Parmi les nombreux styles musicaux que compte le vaste patrimoine culturel colombien, le Vallenato occupe une place majeure.

Fruit de la rencontre de traditions et rythmes indigènes, africains et espagnols, il représente le complexe métissage colombien, dont il est le symbole par excellence.

 

 

Pour illustrer le vallenato, une chanson à l’origine savoureuse et au destin magnifique : La gota fría.

La chanson apparaît en 1938, comme conséquence de la rivalité qui oppose deux musiciens du nord du pays : Emiliano Zuleta, vedette du département de la Guajira, et Lorenzo Morales, une idole dans le département voisin du Cesar.

Tous deux revendiquent le titre de meilleur « acordeonero » de la région, et l’on convient d’un duel musical pour les départager.

Cela correspond tout à fait à une époque où ni le disque ni la radio n’ont encore pénétré dans les foyers ruraux, et où la musique est avant tout celle qui est jouée « en vivo » (en direct) .

Cela vient aussi en droite ligne de la coutume des « piquerias » (littéralement « où l’on s’envoie des piques »), joutes orales qui s’inscrivent elles-mêmes dans la tradition latine, et au cours desquelles il s’agit moins de démontrer sa virtuosité que d’improviser des vers tournant en ridicule l’adversaire, que ce soit à propos de son physique, de son origine sociale ou de son comportement.

Une culture du verbe et de la répartie qui, malgré la disparition quasi totale des piquerias, reste l’une des marques de fabrique des Colombiens.

Le duel est organisé dans la petite ville d’Urumita, à l’extrême sud de la Guajira, à la frontière avec le Cesar, à l’occasion d’une « parranda » (fête populaire célébrée à grand renfort de musique et d’ »aguardiente » –eau de vie-).

L’épisode est rapporté de façon imprécise, et son déroulement diffère selon les sources …
La seule chose qui semble avérée, c’est que les deux musiciens se redoutent mutuellement.
Après ?
Zuleta se retire-t-il, prétextant un malaise, en début de soirée ?

Ou bien est-ce Morales qui, pressentant le triomphe public de son rival, s’éclipse discrètement pour éviter l’humiliation ?

Toujours est-il que le duel tant attendu n’a pas lieu.
Il restera néanmoins dans la légende car Zuleta compose une chanson dans laquelle il donne très personnellement sa version des faits.
Sur un air vif et entraînant, il brocarde son adversaire avec une telle causticité qu’il lui taille un costard pour l’éternité.

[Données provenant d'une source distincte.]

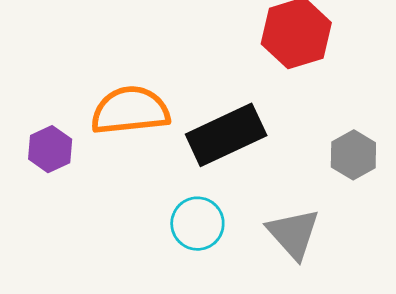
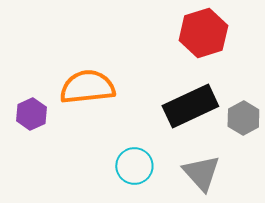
black rectangle: (226, 135) -> (190, 106), moved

La chanson rencontre un immense succès, et devient l’un des plus grands standards du vallenato, et, au-delà, de l’ensemble du folklore colombien (au point qu’elle fut même proposée comme hymne officieux de la Colombie).

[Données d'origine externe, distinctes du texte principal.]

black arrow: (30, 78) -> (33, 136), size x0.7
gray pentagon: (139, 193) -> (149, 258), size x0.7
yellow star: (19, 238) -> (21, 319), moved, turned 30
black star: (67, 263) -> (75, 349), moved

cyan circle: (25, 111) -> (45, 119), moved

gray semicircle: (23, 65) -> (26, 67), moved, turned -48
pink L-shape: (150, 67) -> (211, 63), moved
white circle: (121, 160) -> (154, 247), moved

Elle sera reprise maintes fois, et par des interprètes parmi les plus célèbres (Guillermo Buitrago, Daniel Celedon, Julio Iglesias, Grupo Niche, Shakira, l’Orchestre Philarmonique de Bogotà …), mais c’est sans conteste la version enregistrée en 1993 par Carlos Vives qui donna une résonance internationale à La gota fría.

Revisitée, la chanson s’habille de sonorités modernes tout en conservant les éléments folkloriques originaux (les instruments classiques du vallenato, auxquels fut judicieusement associée une flûte traditionnelle), ce qui lui valut de figurer au sixième rang du classement « Hot Latin Songs » (l’équivalent latino du Top 50).

L’histoire connut un épilogue touchant puisque Zuleta et Morales devinrent malgré tout amis (des années après leur fameux « duel ») et le restèrent jusqu’à leur disparition (en 2005 à l’âge de 93 ans pour Zuleta, en 2011 à 97 ans pour Morales).